James Allison of the University of Texas MD Anderson Cancer Center and Robert Schreiber of the Washington University School of Medicine were cited for their work on antibody treatments that has increased the survival of patients with metastatic melanoma.
The Balzan Foundation awards two prizes in the sciences and two in the humanities each year, rotating specialties to highlight new or emerging areas of research and sustain fields that might be overlooked elsewhere. Recipients receive 750,000 Swiss francs ($790,000), half of which must be used for research, preferably by young scholars or scientists.
Nobel Prize-winner Jules Hoffman, a presenter of the awards, said the work focusing on using the immune system to fight cancer, expanding from the traditional treatments of removal, radiation and chemotherapy, has already had success in 25 to 30 percent of melanoma patients in a study who had previously gone through the traditional battery of treatments.

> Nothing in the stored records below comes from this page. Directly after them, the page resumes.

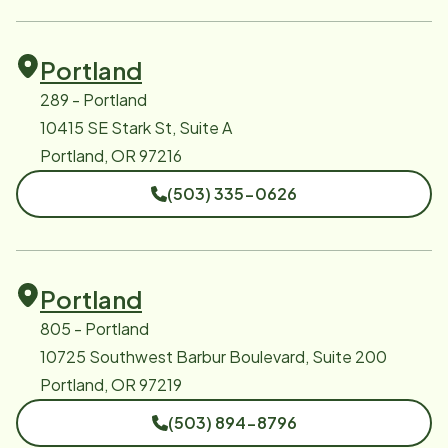
Portland
289 - Portland
10415 SE Stark St, Suite A
Portland, OR 97216
(503) 335-0626
Portland
805 - Portland
10725 Southwest Barbur Boulevard, Suite 200
Portland, OR 97219
(503) 894-8796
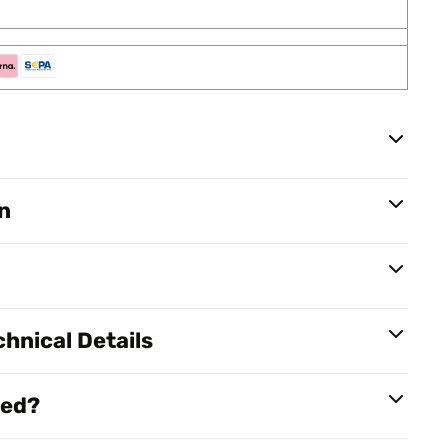
n
hnical Details
red?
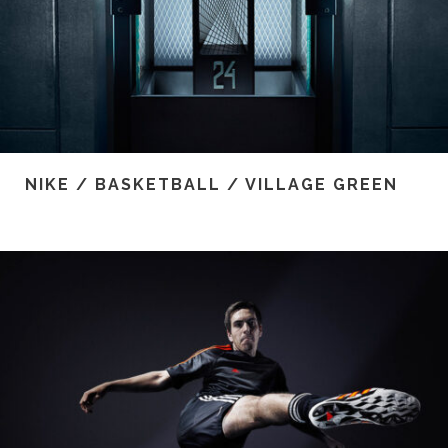
NIKE / BASKETBALL / VILLAGE GREEN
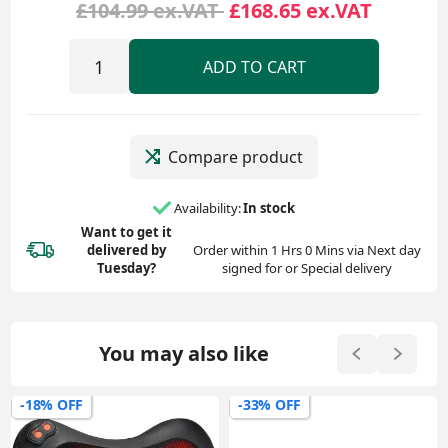
£104.99 ex.VAT
£168.65 ex.VAT
ADD TO CART
Compare product
Availability:
In stock
Want to get it
delivered
by
Order within 1 Hrs 0 Mins via Next day
Tuesday?
signed for or Special delivery
You may also like
-18% OFF
-33% OFF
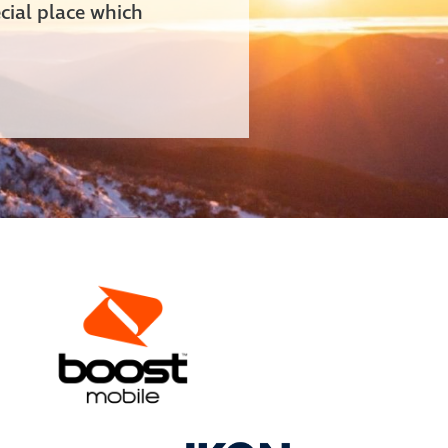
cial place which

It is now being developed for small cell lung cancer and rectal cancer. Other winners are: Belgian astrophysicist Michael Gillon for his work that has helped map new solar systems from the comfort of planet Earth, using robotic telescopes instead of much more costly satellites.
Germans Aleida and Jan Assmann, a married couple recognized for their work presenting collective memory “as a requirement for the formation of the identity of religious and political communities”.

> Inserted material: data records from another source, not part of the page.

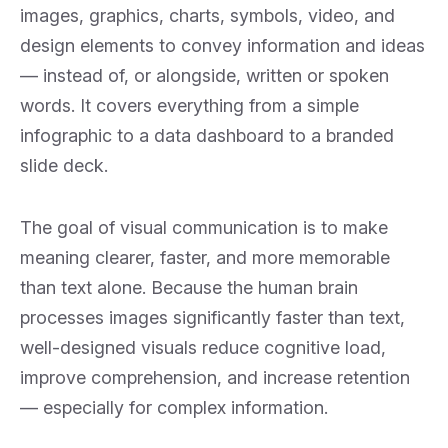
images, graphics, charts, symbols, video, and
Collapse
design elements to convey information and ideas
— instead of, or alongside, written or spoken
words. It covers everything from a simple
infographic to a data dashboard to a branded
slide deck.
The goal of visual communication is to make
meaning clearer, faster, and more memorable
than text alone. Because the human brain
processes images significantly faster than text,
well-designed visuals reduce cognitive load,
improve comprehension, and increase retention
— especially for complex information.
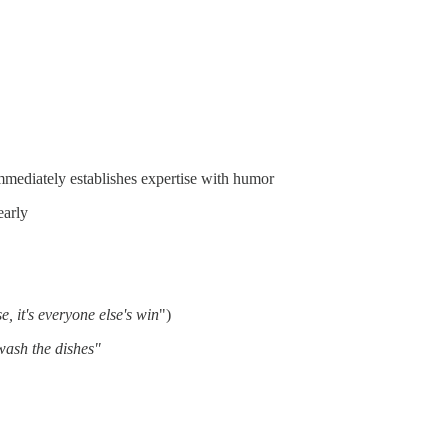
mmediately establishes expertise with humor
early
e, it's everyone else's win
")
 wash the dishes"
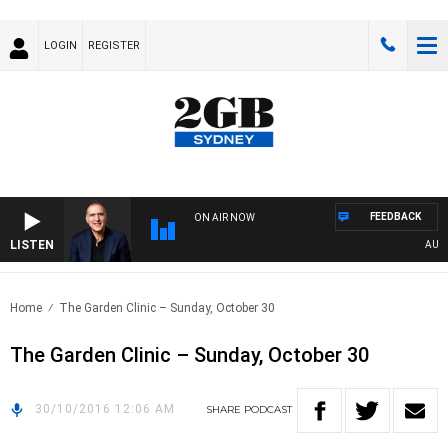
LOGIN
REGISTER
FEEDBACK
ON AIR NOW
LISTEN
AUSTRA
Home
The Garden Clinic – Sunday, October 30
The Garden Clinic – Sunday, October 30
30/10/2016 12:06 AM
SHARE
PODCAST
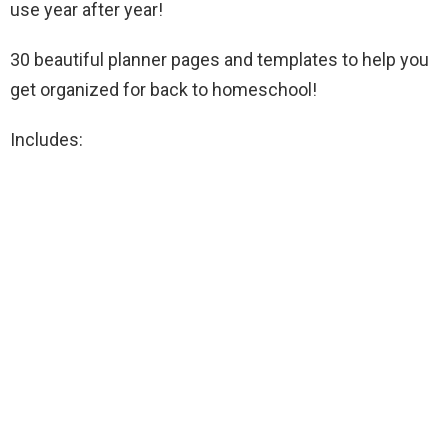
use year after year!
30 beautiful planner pages and templates to help you
get organized for back to homeschool!
Includes:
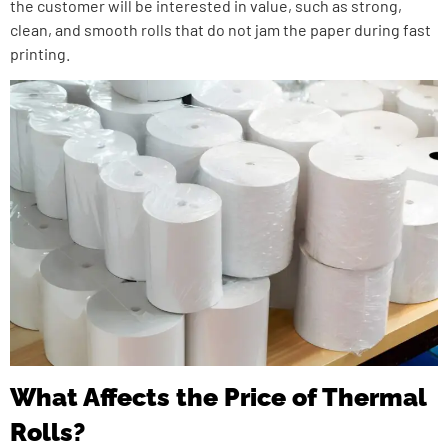
the customer will be interested in value, such as strong,
clean, and smooth rolls that do not jam the paper during fast
printing.
What Affects the Price of Thermal
Rolls?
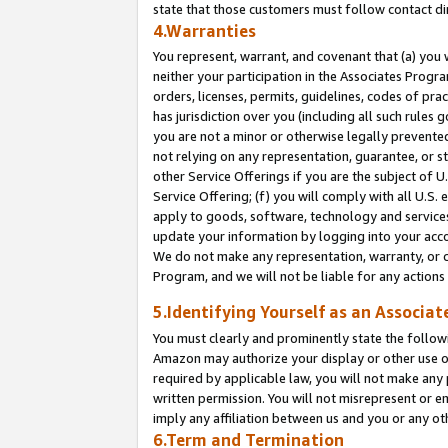
state that those customers must follow contact di
4.Warranties
You represent, warrant, and covenant that (a) you 
neither your participation in the Associates Progra
orders, licenses, permits, guidelines, codes of pr
has jurisdiction over you (including all such rules
you are not a minor or otherwise legally prevented
not relying on any representation, guarantee, or st
other Service Offerings if you are the subject of 
Service Offering; (f) you will comply with all U.S.
apply to goods, software, technology and services,
update your information by logging into your accou
We do not make any representation, warranty, or c
Program, and we will not be liable for any action
5.Identifying Yourself as an Associat
You must clearly and prominently state the followi
Amazon may authorize your display or other use of
required by applicable law, you will not make any
written permission. You will not misrepresent or e
imply any affiliation between us and you or any ot
6.Term and Termination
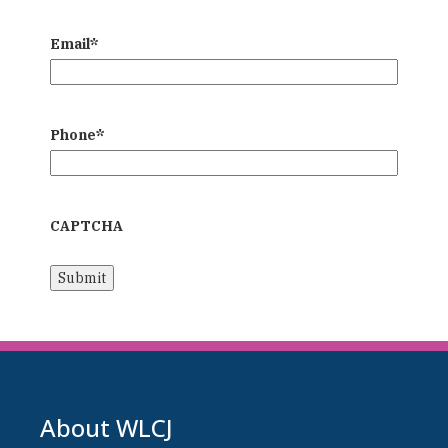
Email
*
Phone
*
CAPTCHA
About WLCJ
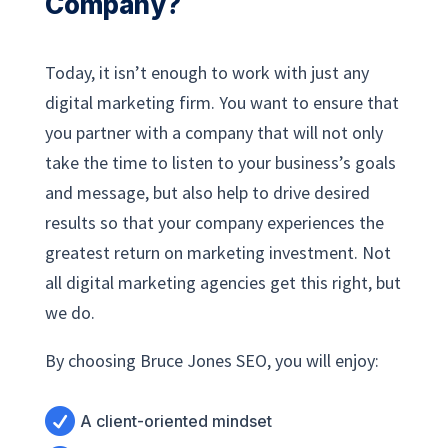
Company?
Today, it isn’t enough to work with just any
digital marketing firm. You want to ensure that
you partner with a company that will not only
take the time to listen to your business’s goals
and message, but also help to drive desired
results so that your company experiences the
greatest return on marketing investment. Not
all digital marketing agencies get this right, but
we do.
By choosing Bruce Jones SEO, you will enjoy:

A client-oriented mindset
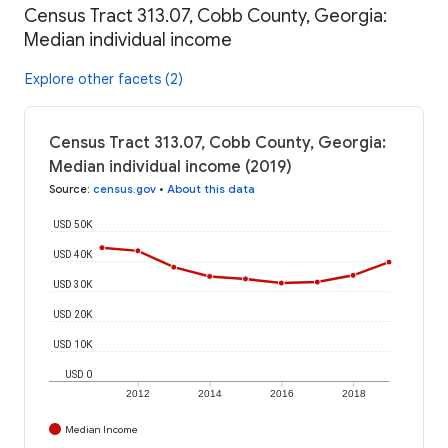
Census Tract 313.07, Cobb County, Georgia:
Median individual income
Explore other facets (2)
Census Tract 313.07, Cobb County, Georgia:
Median individual income (2019)
Source
:
census.gov
•
About this data
USD 50K
USD 40K
USD 30K
USD 20K
USD 10K
USD 0
2012
2014
2016
2018
Median Income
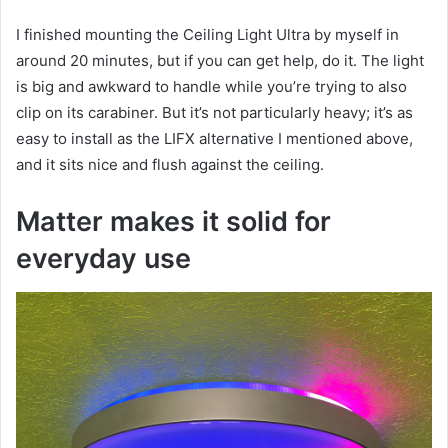
I finished mounting the Ceiling Light Ultra by myself in
around 20 minutes, but if you can get help, do it. The light
is big and awkward to handle while you’re trying to also
clip on its carabiner. But it’s not particularly heavy; it’s as
easy to install as the LIFX alternative I mentioned above,
and it sits nice and flush against the ceiling.
Matter makes it solid for
everyday use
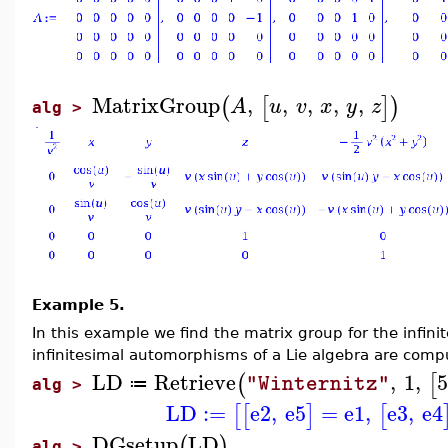
MatrixGroup
,
,
,
,
,
(
[
]
)
A
u
v
x
y
z
alg >
Example 5.
In this example we find the matrix group for the infin
infinitesimal automorphisms of a Lie algebra are comp
LD
Retrieve
,
1
,
5
(
[
"Winternitz"
≔
alg >
LD
:=
e2
,
e5
=
e1
,
e3
,
e4
[
[
]
[
DGsetup
LD
(
)
alg >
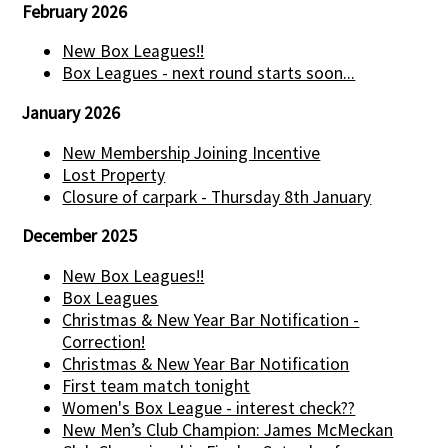
February 2026
New Box Leagues!!
Box Leagues - next round starts soon...
January 2026
New Membership Joining Incentive
Lost Property
Closure of carpark - Thursday 8th January
December 2025
New Box Leagues!!
Box Leagues
Christmas & New Year Bar Notification -
Correction!
Christmas & New Year Bar Notification
First team match tonight
Women's Box League - interest check??
New Men’s Club Champion: James McMeckan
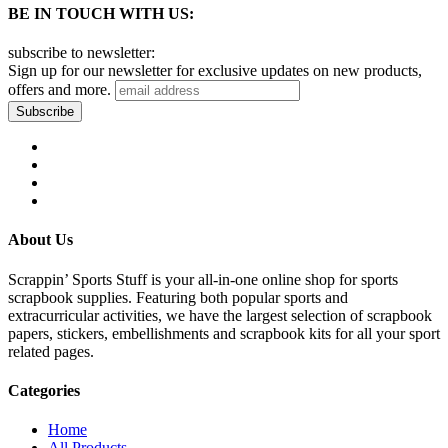
BE IN TOUCH WITH US:
subscribe to newsletter:
Sign up for our newsletter for exclusive updates on new products,
offers and more.
About Us
Scrappin’ Sports Stuff is your all-in-one online shop for sports
scrapbook supplies. Featuring both popular sports and
extracurricular activities, we have the largest selection of scrapbook
papers, stickers, embellishments and scrapbook kits for all your sport
related pages.
Categories
Home
All Products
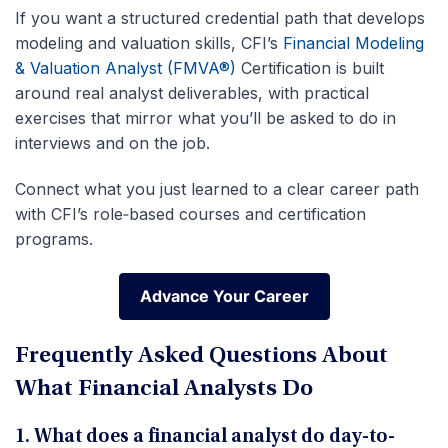
If you want a structured credential path that develops
modeling and valuation skills, CFI’s
Financial Modeling
& Valuation Analyst (FMVA®)
Certification is built
around real analyst deliverables, with practical
exercises that mirror what you’ll be asked to do in
interviews and on the job.
Connect what you just learned to a clear career path
with CFI’s role‑based courses and certification
programs.
Advance Your Career
Advance Your Career
Frequently Asked Questions About
What Financial Analysts Do
1. What does a financial analyst do day-to-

Indian economist Bina Agarwal, a professor at the University of Manchester, recognized in the gender studies category for her “heroic” work studying women’s contributions to agriculture in India.
This year, the Balzan Foundation also awarded a fifth prize, in international relations, which was deferred from last year after the committee failed to reach agreement on a winner. It went to Robert O. Keohane of the Woodrow Wilson School at Princeton University, best known for his influential 1984 book “After Hegemony: Cooperation and Discord in the World Political Economy”.